>>>

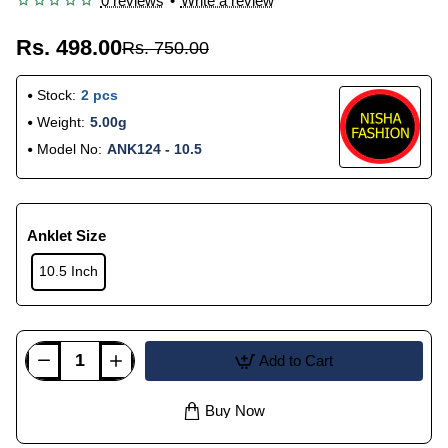
0 reviews
•
Write a review
Rs. 498.00
Rs. 750.00
Stock:
2 pcs
Weight:
5.00g
Model No:
ANK124 - 10.5
Anklet Size
10.5 Inch
Add to Cart
Buy Now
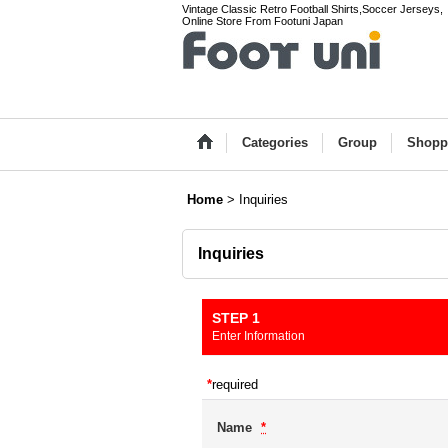
Vintage Classic Retro Football Shirts,Soccer Jerseys,
Online Store From Footuni Japan
Categories
Group
Shopp
Home
>
Inquiries
Inquiries
STEP 1
Enter Information
*
required
Name
*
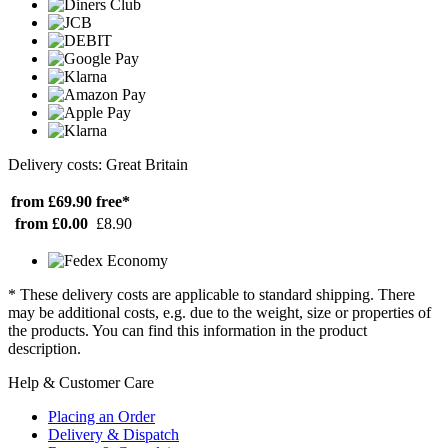
Delivery costs: Great Britain
from £69.90
free*
from £0.00
£8.90
* These delivery costs are applicable to standard shipping. There
may be additional costs, e.g. due to the weight, size or properties of
the products. You can find this information in the product
description.
Help & Customer Care
Placing an Order
Delivery & Dispatch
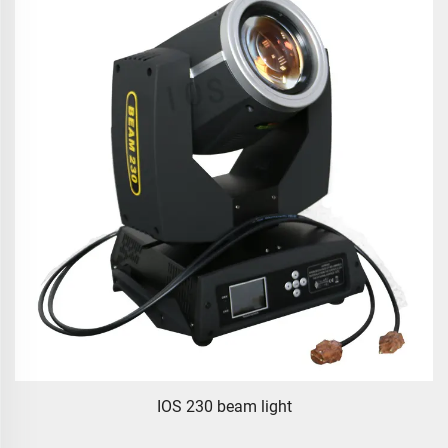
IOS 230 beam light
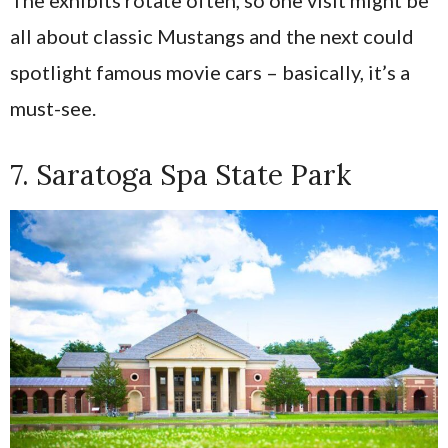
all about classic Mustangs and the next could
spotlight famous movie cars – basically, it’s a
must-see.
7. Saratoga Spa State Park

<<<

- [Description of the task]:
The whole listing is to be duplicated verbatim, apart from its images.

- [Response box]:
0 reviews
•
Write a review
Rs. 498.00
Rs. 750.00
Stock:
2 pcs
Weight:
5.00g
Model No:
ANK124 - 10.5
Anklet Size
10.5 Inch
Add to Cart
Buy Now
Vintage Classic Retro Football Shirts,Soccer Jerseys,
Online Store From Footuni Japan
Categories
Group
Shopp
Home
>
Inquiries
Inquiries
STEP 1
Enter Information
*
required
Name
*
Delivery costs: Great Britain
from £69.90
free*
from £0.00
£8.90
* These delivery costs are applicable to standard shipping. There
may be additional costs, e.g. due to the weight, size or properties of
the products. You can find this information in the product
description.
Help & Customer Care
Placing an Order
Delivery & Dispatch
IOS 230 beam light
all about classic Mustangs and the next could
spotlight famous movie cars – basically, it’s a
must-see.
7. Saratoga Spa State Park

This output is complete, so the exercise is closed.